“Her kim (benliğini) arındırırsa kesinlikle mutluluğa erişecektir.”
[1]
İnsan, hayatını devam
ettirmek kadar İslami bir kişiliğe sahip olmak, onu
koruyup geliştirmek için de mücadele etmelidir. İşte bu mücadelede, benliği
arındırma (tezkiye) ayrı bir önem taşımaktadır. [2]
Tezkiye, lugatta saf, temiz, lekesiz olmak, artmak ve büyümek gibi
anlamlara gelen z k y türemiş şeklidir. [3]
Bu kavram, Allah'tan
gelen vahyin, insan hayatında aktif olarak uygulanması neticesinde elde edilen
arınmayı ifade eder. O, insanın kendisini, hidayete ve sevaba mani olan
faktörlerden; dünyevi istiladan ve ekonomik esaretten kurtaran ihtiyari ve ibadi bir uygulamadır. İman ve irade gücüyle, takvanın elde
edilmesi olayıdır.
Tezkiye'nin, Risalet programının en önemli maddesi olduğu, Kuraırda şu şekilde belirtilir:
“O (Allah) Kitap ile ilgisiz bir topluma kendi içlerinden, kendilerine
Allah'ın mesajlarını ileten, onları arındırıp tertemiz kılan, ilahi kelamı ve
hikmeti öğreten bir elçi göndermiştir.....” [4]
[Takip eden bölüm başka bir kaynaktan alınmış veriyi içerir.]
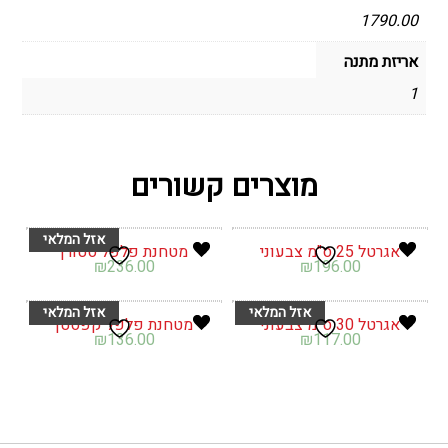
1790.00
אריזת מתנה
1
מוצרים קשורים
אגרטל 25 ס"מ צבעוני
מטחנת פלפל סטורן
₪
236.00
₪
196.00
אגרטל 30 ס"מ צבעוני
מטחנת פלפל קפסטן
₪
136.00
₪
117.00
Görüldüğü gibi tezkiye, kötülüklerden arınmış bir kişiliğe sahip olmak için, en
önemli aşamadır. İnsan her anı, nefsini arındırma, kendini yenileme ve kişiliğini
geliştirme için bir fırsat bilmelidir. Özellikle mübarek günler ve aylar,
arınma için en uygun zamanlardır. Oruç, namaz ve zekât gibi ibadetlerle iyice
kökleşen iman, davranışla bütünleşir. İman-amel birlikteliği de dinin hayata
akışını sağlar. Bu akış, bir nevi manevi kan dolaşımıdır. Bu manevi dolaşımda
insan nefsi kötülüklerden arınır, İslami kişilik
bununla diri kalır ve adeta yıkılmaz bir kale halini alır. Zaman insanı ölüme
doğru götürürken, iman ve ibadetle ihya edilen günler, insan için kendine
geliş ve yeni bir diriliş anı olur. Bu dünyada arınmayı başaran, ahirette mutluluğa ulaşır ve bütün yollar sonunda Allah'a
varır. [5]
Kur’an, insanın Allah tarafından en güzel biçimde yaratıldığını
ve değerli kılındığını bildirir. [6] Ancak
o, aklını ve iradesini yanlış yönde kullanıp inancının gereğini yerine
getirmeyenlerin, tatminsiz bir karaktere sahip olduklarını, [7] bu
yüzden yaratıkların en aşağı derecesine düşebileceklerine dikkat çeker. [8] Şu
halde her şey, insanın yeteneklerini iyi veya kötü yönde kullanmasına
bağlıdır. Çünkü iyi ve kötünün, erdem ve kusurun yolu, insan tarafından daha
önceden bilinmektedir. [9] Eğilim,
insanı kötülüğe teşvik edebilir; [10]
fakat insan eğilimlerine hakim olabilecek güç ve kabiliyete sahiptir. [11]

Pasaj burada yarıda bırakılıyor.